> _EXTRACTED ENTRIES_
+ + +

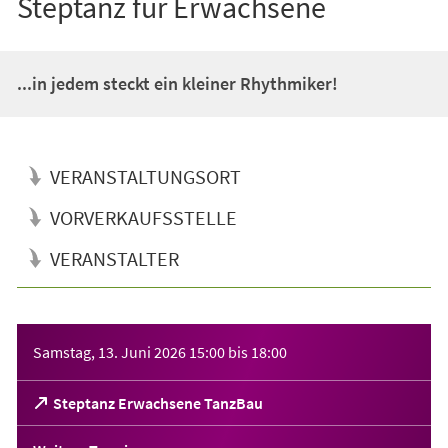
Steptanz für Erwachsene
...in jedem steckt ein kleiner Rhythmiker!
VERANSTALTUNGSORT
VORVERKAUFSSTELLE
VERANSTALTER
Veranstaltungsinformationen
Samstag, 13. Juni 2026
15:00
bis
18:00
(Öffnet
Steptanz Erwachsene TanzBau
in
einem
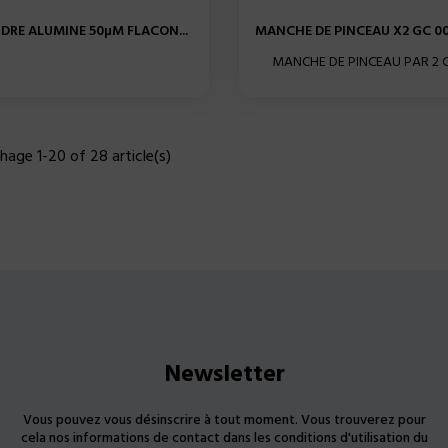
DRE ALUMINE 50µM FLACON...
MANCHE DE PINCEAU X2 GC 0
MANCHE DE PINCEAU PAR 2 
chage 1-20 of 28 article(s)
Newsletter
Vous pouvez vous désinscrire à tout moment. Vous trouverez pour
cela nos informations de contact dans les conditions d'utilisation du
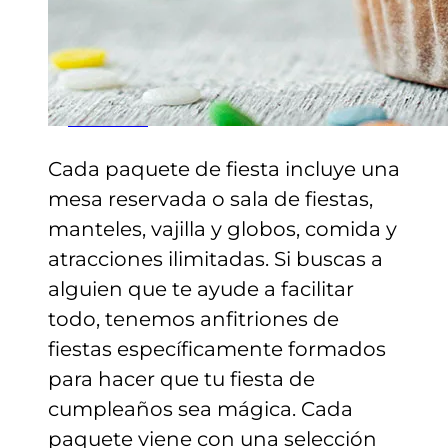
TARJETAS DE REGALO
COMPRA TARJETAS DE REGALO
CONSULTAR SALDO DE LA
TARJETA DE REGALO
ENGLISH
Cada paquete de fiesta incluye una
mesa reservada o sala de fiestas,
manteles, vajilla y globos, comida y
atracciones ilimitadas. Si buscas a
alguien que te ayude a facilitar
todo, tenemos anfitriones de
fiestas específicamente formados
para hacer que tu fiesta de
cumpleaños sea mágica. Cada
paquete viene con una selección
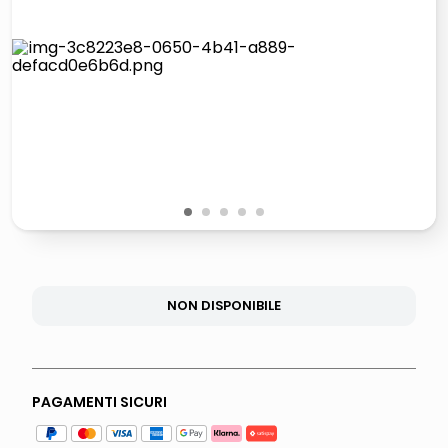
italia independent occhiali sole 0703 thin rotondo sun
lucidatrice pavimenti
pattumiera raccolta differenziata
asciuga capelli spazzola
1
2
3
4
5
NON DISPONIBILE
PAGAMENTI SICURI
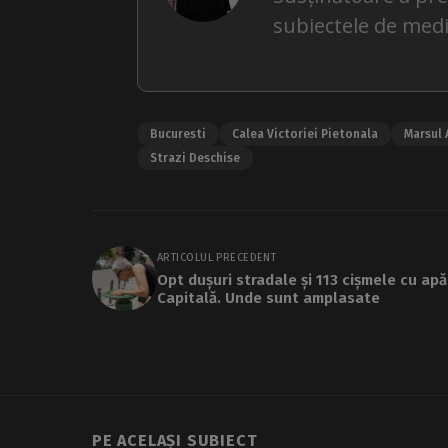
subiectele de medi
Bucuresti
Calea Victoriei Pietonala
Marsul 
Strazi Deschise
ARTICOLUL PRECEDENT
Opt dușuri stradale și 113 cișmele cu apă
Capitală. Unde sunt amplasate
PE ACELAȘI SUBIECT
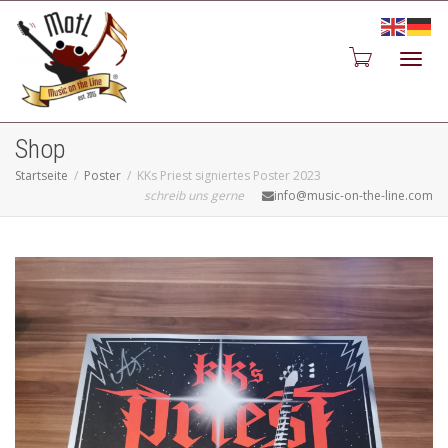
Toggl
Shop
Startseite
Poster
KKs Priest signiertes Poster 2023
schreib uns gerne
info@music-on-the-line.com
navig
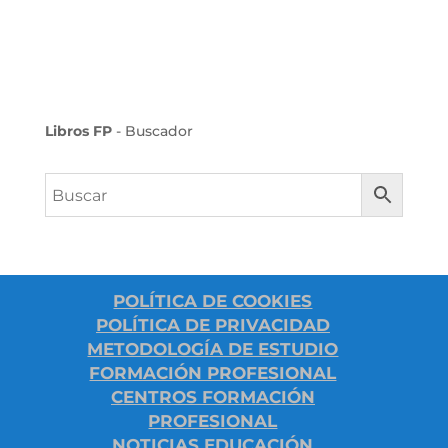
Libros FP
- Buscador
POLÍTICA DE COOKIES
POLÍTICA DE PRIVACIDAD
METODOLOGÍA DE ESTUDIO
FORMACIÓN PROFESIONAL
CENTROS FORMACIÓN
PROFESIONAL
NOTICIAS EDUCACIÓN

+ + +

> _TASK TO COMPLETE_
Copy the listing exactly. No images belong in the copy.

> _SOLUTION FOR THIS PROBLEM_
Steptanz für Erwachsene
...in jedem steckt ein kleiner Rhythmiker!
VERANSTALTUNGSORT
VORVERKAUFSSTELLE
VERANSTALTER
Veranstaltungsinformationen
Samstag, 13. Juni 2026
15:00
bis
18:00
(Öffnet
Steptanz Erwachsene TanzBau
in
einem
DRE ALUMINE 50µM FLACON...
MANCHE DE PINCEAU X2 GC 0
MANCHE DE PINCEAU PAR 2 
chage 1-20 of 28 article(s)
Newsletter
Vous pouvez vous désinscrire à tout moment. Vous trouverez pour
cela nos informations de contact dans les conditions d'utilisation du
TARJETAS DE REGALO
COMPRA TARJETAS DE REGALO
CONSULTAR SALDO DE LA
TARJETA DE REGALO
ENGLISH
Cada paquete de fiesta incluye una
mesa reservada o sala de fiestas,
manteles, vajilla y globos, comida y
atracciones ilimitadas. Si buscas a
alguien que te ayude a facilitar
todo, tenemos anfitriones de
fiestas específicamente formados
para hacer que tu fiesta de
cumpleaños sea mágica. Cada
paquete viene con una selección
italia independent occhiali sole 0703 thin rotondo sun
lucidatrice pavimenti
pattumiera raccolta differenziata
asciuga capelli spazzola
1
2
3
4
5
NON DISPONIBILE
PAGAMENTI SICURI
subiectele de medi
Bucuresti
Calea Victoriei Pietonala
Marsul 
Strazi Deschise
ARTICOLUL PRECEDENT
Opt dușuri stradale și 113 cișmele cu apă
Capitală. Unde sunt amplasate
PE ACELAȘI SUBIECT
Toggl
Shop
Startseite
Poster
KKs Priest signiertes Poster 2023
schreib uns gerne
info@music-on-the-line.com
navig
Libros FP
- Buscador
POLÍTICA DE COOKIES
POLÍTICA DE PRIVACIDAD
METODOLOGÍA DE ESTUDIO
FORMACIÓN PROFESIONAL
CENTROS FORMACIÓN
PROFESIONAL
NOTICIAS EDUCACIÓN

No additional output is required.